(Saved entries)
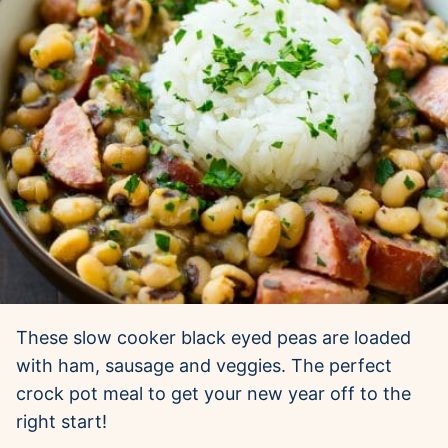
These slow cooker black eyed peas are loaded
with ham, sausage and veggies. The perfect
crock pot meal to get your new year off to the
right start!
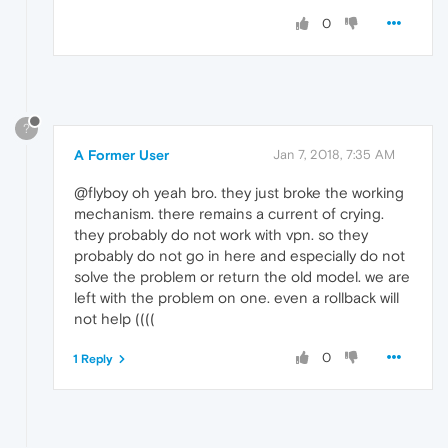
0
?
A Former User
Jan 7, 2018, 7:35 AM
@flyboy oh yeah bro. they just broke the working
mechanism. there remains a current of crying.
they probably do not work with vpn. so they
probably do not go in here and especially do not
solve the problem or return the old model. we are
left with the problem on one. even a rollback will
not help ((((
0
1 Reply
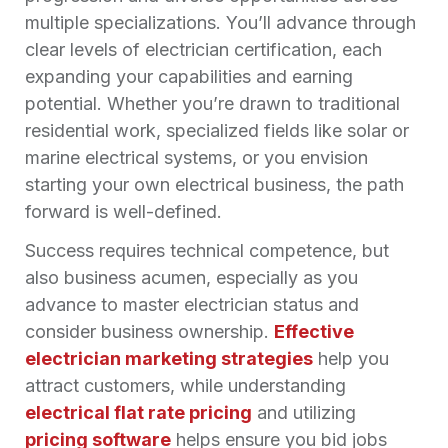
multiple specializations. You’ll advance through
clear
levels of electrician
certification, each
expanding your capabilities and earning
potential. Whether you’re drawn to traditional
residential work, specialized fields like solar or
marine electrical systems, or you envision
starting your own electrical business, the path
forward is well-defined.
Success requires technical competence, but
also business acumen, especially as you
advance to master electrician status and
consider business ownership.
Effective
electrician marketing strategies
help you
attract customers, while understanding
electrical flat rate pricing
and utilizing
pricing software
helps ensure you bid jobs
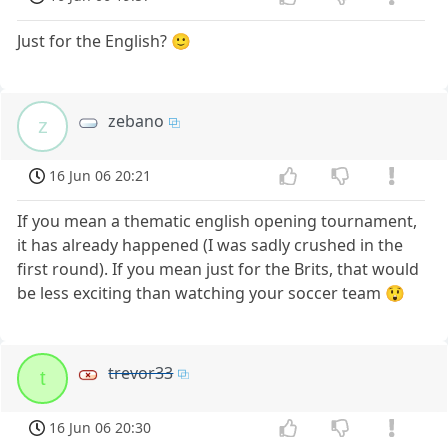
Just for the English? 🙂
zebano
z
16 Jun 06 20:21
If you mean a thematic english opening tournament,
it has already happened (I was sadly crushed in the
first round). If you mean just for the Brits, that would
be less exciting than watching your soccer team 😲
trevor33
t
16 Jun 06 20:30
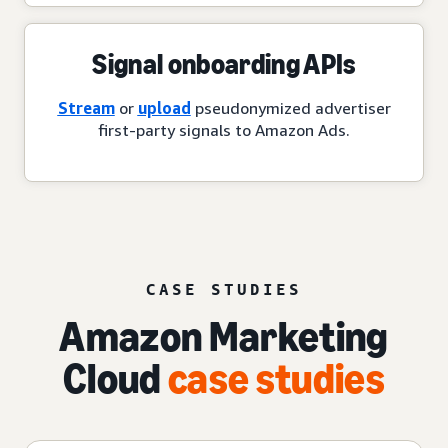
Signal onboarding APIs
Stream
or
upload
pseudonymized advertiser
first-party signals to Amazon Ads.
CASE STUDIES
Amazon Marketing
Cloud
case studies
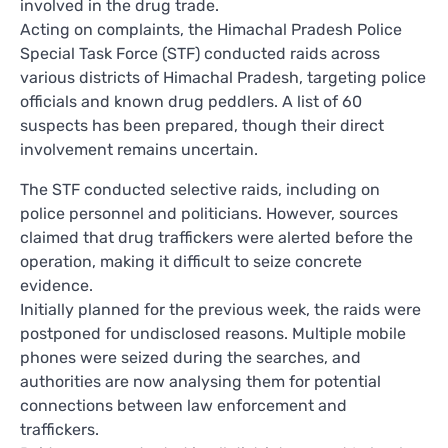
involved in the drug trade.
Acting on complaints, the Himachal Pradesh Police
Special Task Force (STF) conducted raids across
various districts of Himachal Pradesh, targeting police
officials and known drug peddlers. A list of 60
suspects has been prepared, though their direct
involvement remains uncertain.
The STF conducted selective raids, including on
police personnel and politicians. However, sources
claimed that drug traffickers were alerted before the
operation, making it difficult to seize concrete
evidence.
Initially planned for the previous week, the raids were
postponed for undisclosed reasons. Multiple mobile
phones were seized during the searches, and
authorities are now analysing them for potential
connections between law enforcement and
traffickers.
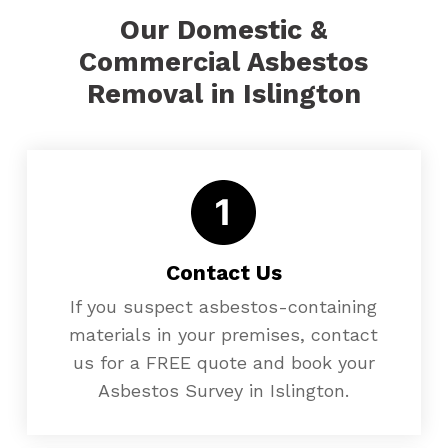
Our Domestic &
Commercial Asbestos
Removal in Islington
Contact Us
If you suspect asbestos-containing
materials in your premises, contact
us for a FREE quote and book your
Asbestos Survey in Islington.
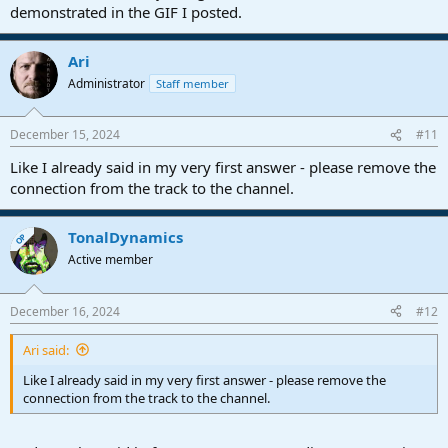
demonstrated in the GIF I posted.
Ari
Administrator
Staff member
December 15, 2024
#11
Like I already said in my very first answer - please remove the
connection from the track to the channel.
TonalDynamics
OP
Active member
December 16, 2024
#12
Ari said:
Like I already said in my very first answer - please remove the
connection from the track to the channel.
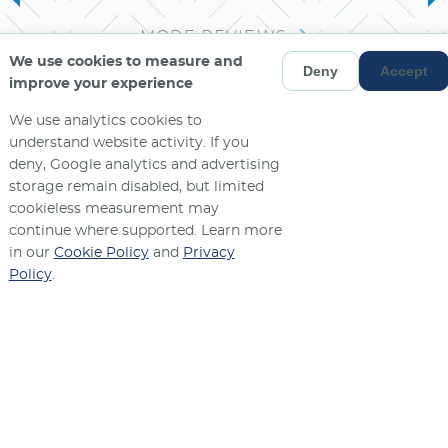
MORE REVIEWS
We use cookies to measure and
Deny
Accept
improve your experience
We use analytics cookies to
understand website activity. If you
deny, Google analytics and advertising
storage remain disabled, but limited
cookieless measurement may
continue where supported. Learn more
in our
Cookie Policy
and
Privacy
Policy
.
Contact Us
573-635-2571
1270 W. STADIUM BLVD.
JEFFERSON CITY
,
MO
65109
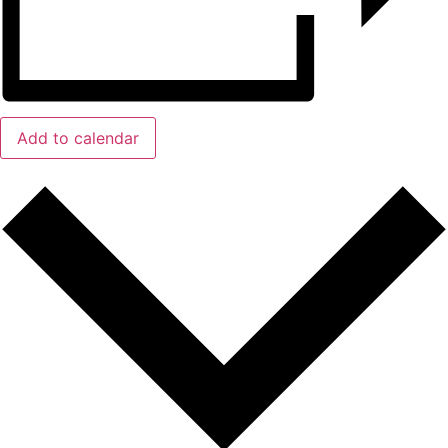
Add to calendar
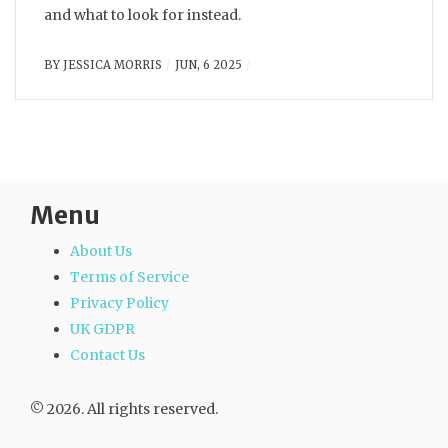
and what to look for instead.
BY
JESSICA MORRIS
JUN, 6 2025
Menu
About Us
Terms of Service
Privacy Policy
UK GDPR
Contact Us
© 2026. All rights reserved.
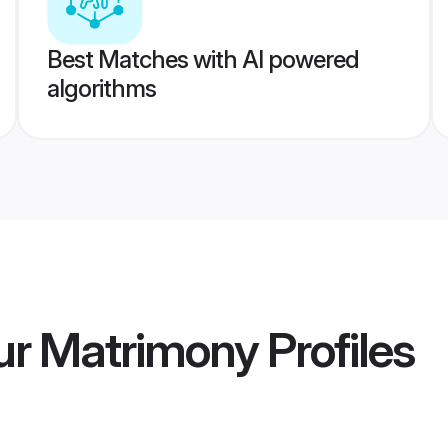
Best Matches with AI powered
algorithms
ur Matrimony
Profiles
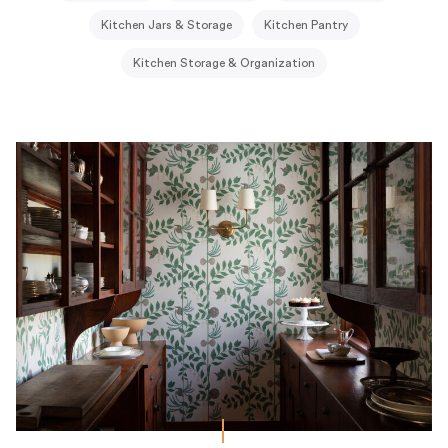
Kitchen Jars & Storage
Kitchen Pantry
Kitchen Storage & Organization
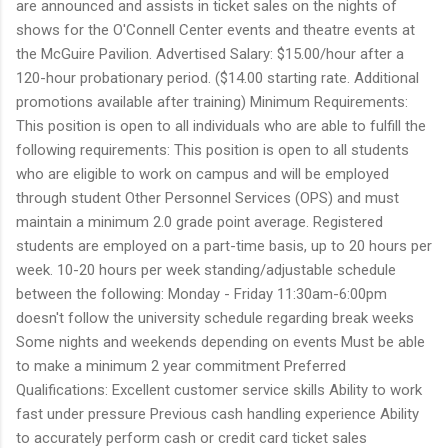
are announced and assists in ticket sales on the nights of
shows for the O'Connell Center events and theatre events at
the McGuire Pavilion. Advertised Salary: $15.00/hour after a
120-hour probationary period. ($14.00 starting rate. Additional
promotions available after training) Minimum Requirements:
This position is open to all individuals who are able to fulfill the
following requirements: This position is open to all students
who are eligible to work on campus and will be employed
through student Other Personnel Services (OPS) and must
maintain a minimum 2.0 grade point average. Registered
students are employed on a part-time basis, up to 20 hours per
week. 10-20 hours per week standing/adjustable schedule
between the following: Monday - Friday 11:30am-6:00pm
doesn't follow the university schedule regarding break weeks
Some nights and weekends depending on events Must be able
to make a minimum 2 year commitment Preferred
Qualifications: Excellent customer service skills Ability to work
fast under pressure Previous cash handling experience Ability
to accurately perform cash or credit card ticket sales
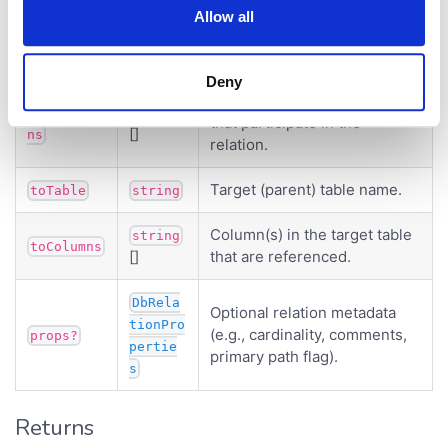
Parameter
Type
Description
Allow all
Source (child) table name.
fromTable
string
Deny
Column(s) in the source table
fromColum
string
that participate in the
[]
ns
relation.
Target (parent) table name.
toTable
string
Column(s) in the target table
string
toColumns
[]
that are referenced.
DbRela
Optional relation metadata
tionPro
(e.g., cardinality, comments,
props?
pertie
primary path flag).
s
Returns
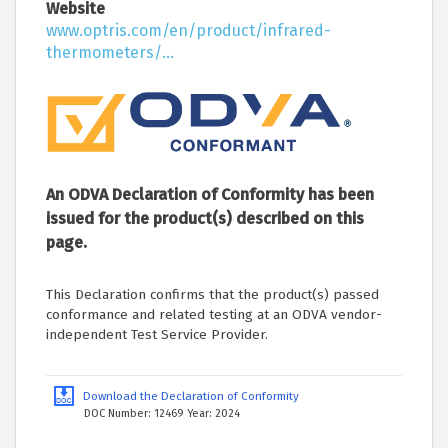
Website
www.optris.com/en/product/infrared-
thermometers/...
An ODVA Declaration of Conformity has been
issued for the product(s) described on this
page.
This Declaration confirms that the product(s) passed
conformance and related testing at an ODVA vendor-
independent Test Service Provider.
Download the Declaration of Conformity
DOC Number: 12469 Year: 2024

* [PROMPT]: Above, find the line holding "demonstrated in the GIF I posted." and the line holding "understand website activity. If you". Print exactly those two lines and every line between them, but no pictures.

* [EXERCISE RESULT]:
demonstrated in the GIF I posted.
Ari
Administrator
Staff member
December 15, 2024
#11
Like I already said in my very first answer - please remove the
connection from the track to the channel.
TonalDynamics
OP
Active member
December 16, 2024
#12
Ari said:
Like I already said in my very first answer - please remove the
connection from the track to the channel.
MORE REVIEWS
We use cookies to measure and
Deny
Accept
improve your experience
We use analytics cookies to
understand website activity. If you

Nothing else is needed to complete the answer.